FairRF: Multi-Objective Bias Mitigation

Updated 19 January 2026

FairRF is a multi-objective evolutionary framework that mitigates bias in ML classification by exploring trade-offs between fairness and predictive accuracy.
It optimizes Random Forest hyperparameters and employs data mutation strategies within an NSGA-II search to generate a Pareto front of model configurations.
Evaluated across diverse datasets and fairness scenarios, FairRF offers transparent insights for selecting models tailored to domain-specific fairness and effectiveness requirements.

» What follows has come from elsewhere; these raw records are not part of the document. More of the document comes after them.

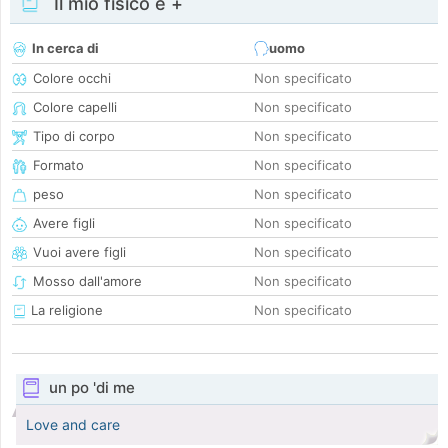
Il mio fisico e +
In cerca di
uomo
Colore occhi
Non specificato
Colore capelli
Non specificato
Tipo di corpo
Non specificato
Formato
Non specificato
peso
Non specificato
Avere figli
Non specificato
Vuoi avere figli
Non specificato
Mosso dall'amore
Non specificato
La religione
Non specificato
un po 'di me
Love and care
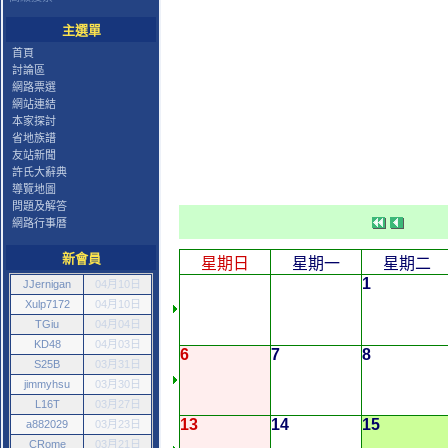
主選單
首頁
討論區
網路票選
網站連結
本家探討
省地族譜
友站新聞
許氏大辭典
導覽地圖
問題及解答
網路行事曆
新會員
星期日
星期一
星期二
1
JJernigan
04月10日
Xulp7172
04月10日
TGiu
04月04日
KD48
04月03日
6
7
8
S25B
03月31日
jimmyhsu
03月30日
L16T
03月27日
13
14
15
a882029
03月23日
CRome
03月21日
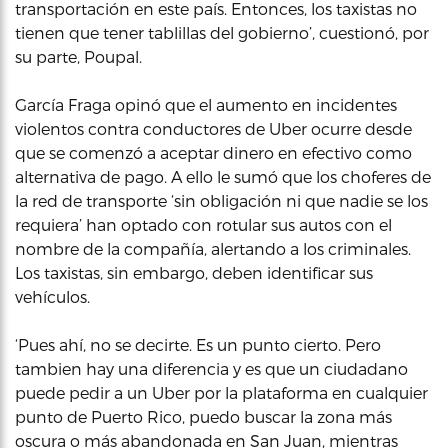
transportación en este país. Entonces, los taxistas no
tienen que tener tablillas del gobierno’, cuestionó, por
su parte, Poupal.
García Fraga opinó que el aumento en incidentes
violentos contra conductores de Uber ocurre desde
que se comenzó a aceptar dinero en efectivo como
alternativa de pago. A ello le sumó que los choferes de
la red de transporte ‘sin obligación ni que nadie se los
requiera’ han optado con rotular sus autos con el
nombre de la compañía, alertando a los criminales.
Los taxistas, sin embargo, deben identificar sus
vehículos.
‘Pues ahí, no se decirte. Es un punto cierto. Pero
tambien hay una diferencia y es que un ciudadano
puede pedir a un Uber por la plataforma en cualquier
punto de Puerto Rico, puedo buscar la zona más
oscura o más abandonada en San Juan, mientras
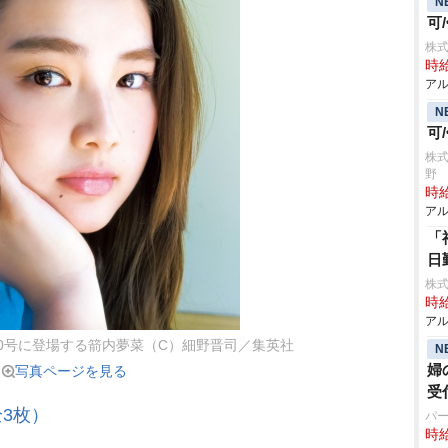
N
可
株
時給
アル
N
可
株式
野
時給
アル
「
日
株式
時給
アル
0号に登場する箭内夢菜（C）細野晋司／集英社
N
婦
写真ページを見る
受
3枚）
パ
時給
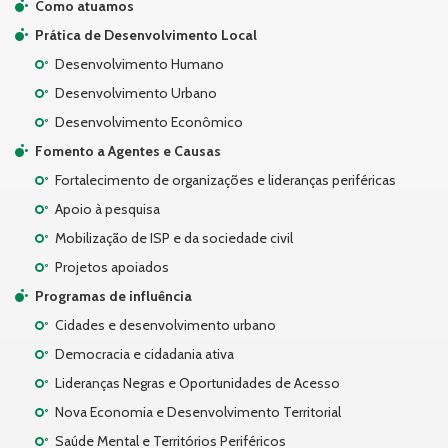
Como atuamos
Prática de Desenvolvimento Local
Desenvolvimento Humano
Desenvolvimento Urbano
Desenvolvimento Econômico
Fomento a Agentes e Causas
Fortalecimento de organizações e lideranças periféricas
Apoio à pesquisa
Mobilização de ISP e da sociedade civil
Projetos apoiados
Programas de influência
Cidades e desenvolvimento urbano
Democracia e cidadania ativa
Lideranças Negras e Oportunidades de Acesso
Nova Economia e Desenvolvimento Territorial
Saúde Mental e Territórios Periféricos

FairRF is a multi-objective evolutionary approach for bias mitigation in machine learning classification tasks, designed to enable stakeholders to systematically explore the trade-off between software fairness and predictive effectiveness. FairRF employs a Random Forest base classifier, coupled with evolutionary hyperparameter and data mutation optimization, to generate a Pareto front of model configurations – each representing a distinct balance between fairness and accuracy. This framework supports both single-group and intersectional fairness definitions, addressing critical requirements in sensitive domains such as finance, healthcare, and criminal justice (d'Alosio et al., 12 Jan 2026).

1. Motivation and Problem Setting

The proliferation of AI- and ML-based decision systems in high-stakes applications has intensified the demand for models that are both effective and fair with respect to sensitive attributes (e.g., race, sex, age). Existing bias mitigation methods are frequently black-box solutions offering a single, fixed trade-off between fairness (commonly measured by Statistical Parity Difference, SPD) and standard effectiveness metrics (e.g., accuracy), thus lacking transparency and flexibility for downstream decision-makers. Stakeholders may have context-dependent priorities; some domains require maximizing predictive correctness, while others necessitate minimizing disparate impact. FairRF directly addresses this need by recasting bias mitigation as multi-objective search, returning a Pareto front of optimal trade-offs for downstream selection (d'Alosio et al., 12 Jan 2026).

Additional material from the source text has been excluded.